Libyan diplomats, politicians and academics called on Thursday the United Nations Security Council to act to save Libyan assets that have been frozen in foreign accounts since the toppling of the regime of ruler Moammar al-Gaddafi in 2011.
The move was an attempt to ease concerns that the interests on these assets were being used to fund militias in Libya.
More than 100 Libyan figures, including former Ambassador to the UN Ibrahim al-Dabbashi, signed a document, urging the UN to assume its responsibilities and safeguard the funds.
They said that they were following with concern official statements on the disappearance of several billions of interests on frozen assets in Belgian banks over the past five years.
They said they were committed to Security Council resolutions on preserving those interests, calling on the concerned sanctions committee to take the necessary measures in this regard.
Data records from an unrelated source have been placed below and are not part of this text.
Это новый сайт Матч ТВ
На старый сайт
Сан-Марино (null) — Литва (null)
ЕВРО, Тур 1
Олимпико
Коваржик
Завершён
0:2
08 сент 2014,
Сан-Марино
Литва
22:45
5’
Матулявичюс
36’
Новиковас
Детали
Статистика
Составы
News of the abuse of the interests emerged in November when Libyan officials demanded that Belgian authorities reveal the fate of interests and dividends on accounts frozen under UN sanctions in 2011 amid reports that Brussels had financed Libyan militias from these funds.
Belgian media said at the time that up to 5 billion euros ($5.7 billion) could have been disbursed to people controlling Libyan accounts, including militia groups in the country accused of human rights abuses.
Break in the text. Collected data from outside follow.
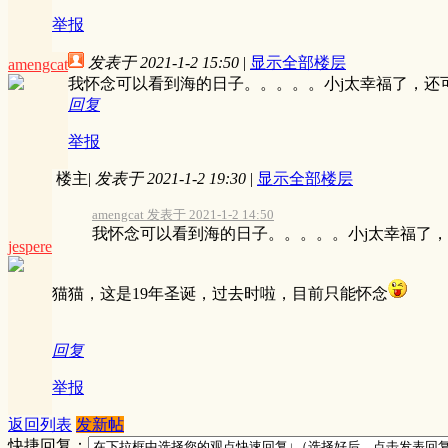
举报
发表于 2021-1-2 15:50
|
显示全部楼层
amengcat
我怀念可以看到海的日子。。。。。小j太幸福了，还
回复
举报
楼主
|
发表于 2021-1-2 19:30
|
显示全部楼层
amengcat 发表于 2021-1-2 14:50
我怀念可以看到海的日子。。。。。小j太幸福了
jespere
猫猫，这是19年圣诞，过去时啦，目前只能怀念
回复
举报
返回列表
发新帖
快捷回复：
The development sparked uproar in Libya.
MP Ali al-Saeedi al-Qayedi told Asharq Al-Awsat that this issue will be discussed at parliament. He revealed that he will demand the formation of an investigation committee to tackle the case.
He added that the funds were used to finance the extremist “Fajr Libya” group that first emerged in July 2014.
Belgium’s Le Vif weekly revealed that Belgian authorities have opened an investigation into the disappearance of up to 10 billion euros in interests on frozen Libyan assets that belonged to Gaddafi. The majority of the funds were deposited in the Euroclear Bank and were frozen between 2012 and 2017.
MP Mohammed Amer al-Abani indirectly blamed the Government of National Accord for the loss of the funds, saying it was attributed to “the rampant corruption in government institutions given that it was imposed by the Security Council.”
The best way to preserve the assets is to hold elections and dissolving councils, supporting the armed forces and disbanding and disarming militias, he told Asharq Al-Awsat.